### [Data excerpts]
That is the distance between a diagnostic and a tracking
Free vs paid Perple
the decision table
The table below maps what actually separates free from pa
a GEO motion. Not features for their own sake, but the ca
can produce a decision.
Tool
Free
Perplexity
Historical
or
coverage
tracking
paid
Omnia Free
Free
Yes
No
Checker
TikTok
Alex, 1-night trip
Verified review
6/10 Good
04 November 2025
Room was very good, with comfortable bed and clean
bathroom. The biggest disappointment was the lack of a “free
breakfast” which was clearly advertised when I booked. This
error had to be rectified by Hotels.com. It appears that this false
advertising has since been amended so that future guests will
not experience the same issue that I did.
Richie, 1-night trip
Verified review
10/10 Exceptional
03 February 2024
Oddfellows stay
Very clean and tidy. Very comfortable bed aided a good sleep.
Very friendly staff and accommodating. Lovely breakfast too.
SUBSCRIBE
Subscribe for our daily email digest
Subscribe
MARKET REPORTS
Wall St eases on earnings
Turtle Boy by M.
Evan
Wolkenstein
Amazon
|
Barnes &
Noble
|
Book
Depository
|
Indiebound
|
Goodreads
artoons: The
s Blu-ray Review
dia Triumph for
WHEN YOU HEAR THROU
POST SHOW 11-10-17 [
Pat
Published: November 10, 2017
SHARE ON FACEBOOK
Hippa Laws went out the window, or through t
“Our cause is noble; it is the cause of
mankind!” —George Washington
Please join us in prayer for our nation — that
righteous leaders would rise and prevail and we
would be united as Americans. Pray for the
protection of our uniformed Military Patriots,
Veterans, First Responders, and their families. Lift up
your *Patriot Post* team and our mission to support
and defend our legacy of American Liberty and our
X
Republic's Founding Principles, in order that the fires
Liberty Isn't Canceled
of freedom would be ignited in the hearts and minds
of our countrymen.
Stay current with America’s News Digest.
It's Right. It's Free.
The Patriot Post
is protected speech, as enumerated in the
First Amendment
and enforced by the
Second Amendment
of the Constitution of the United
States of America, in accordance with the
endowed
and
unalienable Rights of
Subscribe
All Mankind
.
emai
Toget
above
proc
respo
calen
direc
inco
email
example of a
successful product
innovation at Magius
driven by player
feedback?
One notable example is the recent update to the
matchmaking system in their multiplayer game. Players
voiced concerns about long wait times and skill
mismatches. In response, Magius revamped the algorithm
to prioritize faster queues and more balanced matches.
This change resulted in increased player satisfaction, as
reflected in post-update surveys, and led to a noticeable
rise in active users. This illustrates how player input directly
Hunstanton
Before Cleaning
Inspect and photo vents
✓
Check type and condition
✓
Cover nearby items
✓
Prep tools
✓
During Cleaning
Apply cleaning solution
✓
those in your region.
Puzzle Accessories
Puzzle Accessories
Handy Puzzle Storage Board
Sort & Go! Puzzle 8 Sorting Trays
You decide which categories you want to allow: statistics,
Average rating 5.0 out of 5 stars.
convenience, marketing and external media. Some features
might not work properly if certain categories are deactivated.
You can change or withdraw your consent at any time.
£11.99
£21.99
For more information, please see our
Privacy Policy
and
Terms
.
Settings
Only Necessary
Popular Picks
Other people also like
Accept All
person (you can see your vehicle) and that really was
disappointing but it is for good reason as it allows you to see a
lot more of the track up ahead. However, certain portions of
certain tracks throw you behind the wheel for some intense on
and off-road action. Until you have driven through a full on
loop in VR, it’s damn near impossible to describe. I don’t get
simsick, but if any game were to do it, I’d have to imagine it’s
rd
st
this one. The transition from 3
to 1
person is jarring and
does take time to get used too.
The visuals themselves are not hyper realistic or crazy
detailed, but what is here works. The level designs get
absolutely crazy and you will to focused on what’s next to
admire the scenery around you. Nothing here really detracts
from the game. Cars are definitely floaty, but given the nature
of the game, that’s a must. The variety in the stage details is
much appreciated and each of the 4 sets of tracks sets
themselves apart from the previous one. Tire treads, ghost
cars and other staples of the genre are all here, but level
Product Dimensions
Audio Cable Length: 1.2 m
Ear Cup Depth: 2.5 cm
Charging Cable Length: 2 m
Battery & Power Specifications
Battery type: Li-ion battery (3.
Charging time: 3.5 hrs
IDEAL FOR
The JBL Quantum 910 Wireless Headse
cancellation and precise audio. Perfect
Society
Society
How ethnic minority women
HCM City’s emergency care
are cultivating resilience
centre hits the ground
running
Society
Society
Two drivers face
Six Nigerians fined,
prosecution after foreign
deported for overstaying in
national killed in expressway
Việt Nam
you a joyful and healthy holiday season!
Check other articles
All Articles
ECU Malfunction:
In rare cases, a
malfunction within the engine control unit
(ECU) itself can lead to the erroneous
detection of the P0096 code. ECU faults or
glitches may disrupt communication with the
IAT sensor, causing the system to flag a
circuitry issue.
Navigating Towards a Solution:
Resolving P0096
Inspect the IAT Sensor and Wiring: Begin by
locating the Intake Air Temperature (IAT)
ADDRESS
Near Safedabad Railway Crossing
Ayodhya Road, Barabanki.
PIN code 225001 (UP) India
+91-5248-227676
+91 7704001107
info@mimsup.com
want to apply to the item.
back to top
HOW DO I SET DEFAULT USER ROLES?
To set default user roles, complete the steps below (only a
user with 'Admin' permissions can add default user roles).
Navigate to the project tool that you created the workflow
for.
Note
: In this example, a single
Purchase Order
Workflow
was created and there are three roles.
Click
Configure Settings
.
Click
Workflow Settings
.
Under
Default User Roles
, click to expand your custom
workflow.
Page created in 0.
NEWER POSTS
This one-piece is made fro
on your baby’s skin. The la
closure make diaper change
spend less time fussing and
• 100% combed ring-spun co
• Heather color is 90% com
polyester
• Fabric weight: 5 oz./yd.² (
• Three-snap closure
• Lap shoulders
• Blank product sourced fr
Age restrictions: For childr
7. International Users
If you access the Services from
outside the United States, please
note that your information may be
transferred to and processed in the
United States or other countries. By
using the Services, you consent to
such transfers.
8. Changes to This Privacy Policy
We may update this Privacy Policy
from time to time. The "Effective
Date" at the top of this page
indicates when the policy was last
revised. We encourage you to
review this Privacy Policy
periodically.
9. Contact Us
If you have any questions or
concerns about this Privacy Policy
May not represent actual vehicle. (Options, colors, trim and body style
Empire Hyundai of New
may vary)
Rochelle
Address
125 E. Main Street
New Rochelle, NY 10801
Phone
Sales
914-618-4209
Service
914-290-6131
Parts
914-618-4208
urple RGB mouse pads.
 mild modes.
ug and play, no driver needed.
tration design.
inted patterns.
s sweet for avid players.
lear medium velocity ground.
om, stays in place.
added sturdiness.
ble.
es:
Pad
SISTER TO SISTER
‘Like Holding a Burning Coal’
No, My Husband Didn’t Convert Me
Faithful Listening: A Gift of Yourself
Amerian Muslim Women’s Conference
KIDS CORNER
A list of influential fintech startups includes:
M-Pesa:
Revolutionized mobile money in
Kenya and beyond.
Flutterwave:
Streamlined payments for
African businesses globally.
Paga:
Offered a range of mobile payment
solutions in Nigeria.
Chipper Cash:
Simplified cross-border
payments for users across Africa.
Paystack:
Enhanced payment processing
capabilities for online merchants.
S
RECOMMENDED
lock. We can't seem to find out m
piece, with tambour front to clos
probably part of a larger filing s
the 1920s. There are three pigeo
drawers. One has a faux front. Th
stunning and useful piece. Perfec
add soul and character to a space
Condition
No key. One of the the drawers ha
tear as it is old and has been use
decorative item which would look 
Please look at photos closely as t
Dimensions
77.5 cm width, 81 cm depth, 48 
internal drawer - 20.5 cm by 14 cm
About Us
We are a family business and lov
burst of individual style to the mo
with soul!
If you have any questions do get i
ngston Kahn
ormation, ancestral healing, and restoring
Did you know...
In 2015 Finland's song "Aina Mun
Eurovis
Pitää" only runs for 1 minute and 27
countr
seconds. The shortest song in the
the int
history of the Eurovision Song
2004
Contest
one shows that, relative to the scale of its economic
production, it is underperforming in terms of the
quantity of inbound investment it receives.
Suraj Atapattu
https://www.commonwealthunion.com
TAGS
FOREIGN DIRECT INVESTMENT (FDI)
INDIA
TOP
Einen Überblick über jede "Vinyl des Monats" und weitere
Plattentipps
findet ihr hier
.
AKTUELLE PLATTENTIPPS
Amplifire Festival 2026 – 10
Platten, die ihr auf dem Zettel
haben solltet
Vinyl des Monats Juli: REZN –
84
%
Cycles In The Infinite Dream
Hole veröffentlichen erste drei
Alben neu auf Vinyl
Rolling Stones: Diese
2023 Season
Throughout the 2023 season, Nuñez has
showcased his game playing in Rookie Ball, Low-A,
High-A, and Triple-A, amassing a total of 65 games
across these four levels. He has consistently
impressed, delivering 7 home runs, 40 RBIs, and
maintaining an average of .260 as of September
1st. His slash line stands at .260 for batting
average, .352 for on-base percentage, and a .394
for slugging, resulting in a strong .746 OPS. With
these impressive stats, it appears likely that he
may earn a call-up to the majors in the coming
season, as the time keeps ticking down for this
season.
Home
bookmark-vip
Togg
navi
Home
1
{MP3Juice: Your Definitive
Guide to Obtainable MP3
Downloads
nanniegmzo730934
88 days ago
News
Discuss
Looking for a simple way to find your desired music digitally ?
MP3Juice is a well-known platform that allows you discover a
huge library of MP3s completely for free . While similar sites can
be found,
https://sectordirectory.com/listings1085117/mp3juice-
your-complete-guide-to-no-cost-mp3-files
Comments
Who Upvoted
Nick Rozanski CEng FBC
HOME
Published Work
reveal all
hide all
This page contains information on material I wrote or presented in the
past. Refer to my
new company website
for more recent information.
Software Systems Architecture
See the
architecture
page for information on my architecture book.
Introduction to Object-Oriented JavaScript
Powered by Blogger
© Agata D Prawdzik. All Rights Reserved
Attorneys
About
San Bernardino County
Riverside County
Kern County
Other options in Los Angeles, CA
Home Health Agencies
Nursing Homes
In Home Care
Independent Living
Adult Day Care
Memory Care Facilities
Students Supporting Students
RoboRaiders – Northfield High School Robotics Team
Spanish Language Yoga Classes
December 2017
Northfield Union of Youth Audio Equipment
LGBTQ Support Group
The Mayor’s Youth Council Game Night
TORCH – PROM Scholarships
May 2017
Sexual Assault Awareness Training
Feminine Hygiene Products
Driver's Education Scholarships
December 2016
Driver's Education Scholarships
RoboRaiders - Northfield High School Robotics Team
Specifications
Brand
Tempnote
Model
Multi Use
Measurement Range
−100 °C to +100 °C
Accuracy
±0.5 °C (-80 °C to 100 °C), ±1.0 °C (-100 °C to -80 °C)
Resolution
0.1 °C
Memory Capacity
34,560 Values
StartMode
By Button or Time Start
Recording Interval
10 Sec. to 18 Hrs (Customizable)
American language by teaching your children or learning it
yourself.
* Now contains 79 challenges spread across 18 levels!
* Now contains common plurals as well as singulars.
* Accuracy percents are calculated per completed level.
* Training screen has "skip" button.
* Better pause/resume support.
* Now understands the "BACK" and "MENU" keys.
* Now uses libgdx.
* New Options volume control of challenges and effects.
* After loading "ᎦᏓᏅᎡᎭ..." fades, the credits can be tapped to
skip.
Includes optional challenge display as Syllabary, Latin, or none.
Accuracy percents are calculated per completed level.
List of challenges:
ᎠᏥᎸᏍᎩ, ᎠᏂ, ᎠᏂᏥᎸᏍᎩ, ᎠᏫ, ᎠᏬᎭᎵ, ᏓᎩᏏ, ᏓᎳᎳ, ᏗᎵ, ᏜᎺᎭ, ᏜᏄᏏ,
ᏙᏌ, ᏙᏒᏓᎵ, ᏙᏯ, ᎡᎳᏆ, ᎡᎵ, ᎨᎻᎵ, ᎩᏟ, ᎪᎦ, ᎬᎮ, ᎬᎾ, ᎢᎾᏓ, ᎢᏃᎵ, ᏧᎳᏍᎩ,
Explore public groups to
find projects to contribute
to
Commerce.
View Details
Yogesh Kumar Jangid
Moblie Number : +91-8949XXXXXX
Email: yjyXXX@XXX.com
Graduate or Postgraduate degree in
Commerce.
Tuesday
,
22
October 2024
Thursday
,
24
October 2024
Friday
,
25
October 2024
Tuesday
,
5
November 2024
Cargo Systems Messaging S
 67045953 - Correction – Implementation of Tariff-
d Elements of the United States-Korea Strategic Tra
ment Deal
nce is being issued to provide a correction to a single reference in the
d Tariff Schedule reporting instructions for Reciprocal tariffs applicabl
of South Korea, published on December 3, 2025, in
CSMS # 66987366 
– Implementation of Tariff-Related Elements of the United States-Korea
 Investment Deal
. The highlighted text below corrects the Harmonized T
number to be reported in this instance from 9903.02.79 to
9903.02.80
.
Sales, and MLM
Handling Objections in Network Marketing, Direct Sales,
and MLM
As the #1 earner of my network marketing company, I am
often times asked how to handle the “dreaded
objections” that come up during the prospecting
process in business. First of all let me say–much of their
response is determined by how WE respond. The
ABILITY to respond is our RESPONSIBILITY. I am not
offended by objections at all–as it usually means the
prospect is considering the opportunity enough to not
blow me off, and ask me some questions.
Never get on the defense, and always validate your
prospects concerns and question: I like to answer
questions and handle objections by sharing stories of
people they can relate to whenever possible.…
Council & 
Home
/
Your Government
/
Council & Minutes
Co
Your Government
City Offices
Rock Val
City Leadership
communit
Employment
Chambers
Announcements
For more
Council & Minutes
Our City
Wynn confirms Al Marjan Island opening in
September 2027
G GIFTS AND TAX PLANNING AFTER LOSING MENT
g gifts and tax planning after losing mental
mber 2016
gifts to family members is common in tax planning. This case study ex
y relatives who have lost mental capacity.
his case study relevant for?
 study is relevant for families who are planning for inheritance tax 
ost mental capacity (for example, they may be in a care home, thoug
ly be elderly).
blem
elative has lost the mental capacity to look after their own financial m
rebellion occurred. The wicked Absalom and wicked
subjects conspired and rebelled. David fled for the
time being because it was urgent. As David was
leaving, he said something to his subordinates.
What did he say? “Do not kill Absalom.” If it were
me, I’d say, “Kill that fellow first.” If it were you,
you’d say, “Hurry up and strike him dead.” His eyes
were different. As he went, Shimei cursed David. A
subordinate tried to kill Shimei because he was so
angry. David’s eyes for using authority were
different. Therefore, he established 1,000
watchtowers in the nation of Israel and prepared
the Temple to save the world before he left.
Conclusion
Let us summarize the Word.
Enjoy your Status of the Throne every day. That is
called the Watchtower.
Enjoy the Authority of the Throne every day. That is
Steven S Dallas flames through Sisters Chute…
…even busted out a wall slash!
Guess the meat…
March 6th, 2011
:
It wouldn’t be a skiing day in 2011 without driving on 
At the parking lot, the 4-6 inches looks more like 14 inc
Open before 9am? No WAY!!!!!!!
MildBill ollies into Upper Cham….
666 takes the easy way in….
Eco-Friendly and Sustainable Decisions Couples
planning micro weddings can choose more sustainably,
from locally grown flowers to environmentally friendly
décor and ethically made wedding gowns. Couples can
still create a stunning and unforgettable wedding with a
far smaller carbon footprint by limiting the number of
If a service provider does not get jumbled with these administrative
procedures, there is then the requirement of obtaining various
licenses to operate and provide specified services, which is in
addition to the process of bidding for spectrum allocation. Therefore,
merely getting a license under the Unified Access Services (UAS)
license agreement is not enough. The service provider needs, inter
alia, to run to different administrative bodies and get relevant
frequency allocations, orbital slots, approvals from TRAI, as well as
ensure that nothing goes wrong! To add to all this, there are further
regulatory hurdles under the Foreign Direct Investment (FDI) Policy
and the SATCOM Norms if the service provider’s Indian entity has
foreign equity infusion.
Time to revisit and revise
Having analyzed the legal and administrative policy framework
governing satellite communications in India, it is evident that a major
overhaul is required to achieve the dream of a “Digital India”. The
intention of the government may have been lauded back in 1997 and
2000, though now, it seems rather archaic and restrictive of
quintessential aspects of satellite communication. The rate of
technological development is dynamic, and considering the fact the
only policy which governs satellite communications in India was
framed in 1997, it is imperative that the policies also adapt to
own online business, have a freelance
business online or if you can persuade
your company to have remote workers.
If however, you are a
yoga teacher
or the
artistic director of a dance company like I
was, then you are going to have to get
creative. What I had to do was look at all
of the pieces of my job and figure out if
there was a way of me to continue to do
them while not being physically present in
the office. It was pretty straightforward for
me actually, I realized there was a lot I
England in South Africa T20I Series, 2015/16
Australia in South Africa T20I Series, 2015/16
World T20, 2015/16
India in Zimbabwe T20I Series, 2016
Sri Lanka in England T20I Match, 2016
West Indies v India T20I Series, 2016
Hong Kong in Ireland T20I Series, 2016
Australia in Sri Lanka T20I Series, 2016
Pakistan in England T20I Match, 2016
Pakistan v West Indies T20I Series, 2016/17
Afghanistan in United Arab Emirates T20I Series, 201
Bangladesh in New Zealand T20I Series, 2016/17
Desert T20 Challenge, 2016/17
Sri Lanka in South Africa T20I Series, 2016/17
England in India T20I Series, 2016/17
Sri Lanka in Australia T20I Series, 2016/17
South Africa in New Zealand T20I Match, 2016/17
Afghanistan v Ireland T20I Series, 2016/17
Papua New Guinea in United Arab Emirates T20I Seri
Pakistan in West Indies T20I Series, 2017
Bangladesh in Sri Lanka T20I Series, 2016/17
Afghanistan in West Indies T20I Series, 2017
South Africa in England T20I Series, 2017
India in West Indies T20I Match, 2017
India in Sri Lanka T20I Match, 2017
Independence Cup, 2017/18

### [What to do]
Considering only the material above, set down every line from the one with "expand your custom" to the one with "77.5 cm width, 81 cm depth, 48", inclusive, exactly as written.

### [Exercise answer]
, click to expand your custom
workflow.
Page created in 0.
NEWER POSTS
This one-piece is made fro
on your baby’s skin. The la
closure make diaper change
spend less time fussing and
• 100% combed ring-spun co
• Heather color is 90% com
polyester
• Fabric weight: 5 oz./yd.² (
• Three-snap closure
• Lap shoulders
• Blank product sourced fr
Age restrictions: For childr
7. International Users
If you access the Services from
outside the United States, please
note that your information may be
transferred to and processed in the
United States or other countries. By
using the Services, you consent to
such transfers.
8. Changes to This Privacy Policy
We may update this Privacy Policy
from time to time. The "Effective
Date" at the top of this page
indicates when the policy was last
revised. We encourage you to
review this Privacy Policy
periodically.
9. Contact Us
If you have any questions or
concerns about this Privacy Policy
May not represent actual vehicle. (Options, colors, trim and body style
Empire Hyundai of New
may vary)
Rochelle
Address
125 E. Main Street
New Rochelle, NY 10801
Phone
Sales
914-618-4209
Service
914-290-6131
Parts
914-618-4208
urple RGB mouse pads.
 mild modes.
ug and play, no driver needed.
tration design.
inted patterns.
s sweet for avid players.
lear medium velocity ground.
om, stays in place.
added sturdiness.
ble.
es:
Pad
SISTER TO SISTER
‘Like Holding a Burning Coal’
No, My Husband Didn’t Convert Me
Faithful Listening: A Gift of Yourself
Amerian Muslim Women’s Conference
KIDS CORNER
A list of influential fintech startups includes:
M-Pesa:
Revolutionized mobile money in
Kenya and beyond.
Flutterwave:
Streamlined payments for
African businesses globally.
Paga:
Offered a range of mobile payment
solutions in Nigeria.
Chipper Cash:
Simplified cross-border
payments for users across Africa.
Paystack:
Enhanced payment processing
capabilities for online merchants.
S
RECOMMENDED
lock. We can't seem to find out m
piece, with tambour front to clos
probably part of a larger filing s
the 1920s. There are three pigeo
drawers. One has a faux front. Th
stunning and useful piece. Perfec
add soul and character to a space
Condition
No key. One of the the drawers ha
tear as it is old and has been use
decorative item which would look 
Please look at photos closely as t
Dimensions
77.5 cm width, 81 cm depth, 48 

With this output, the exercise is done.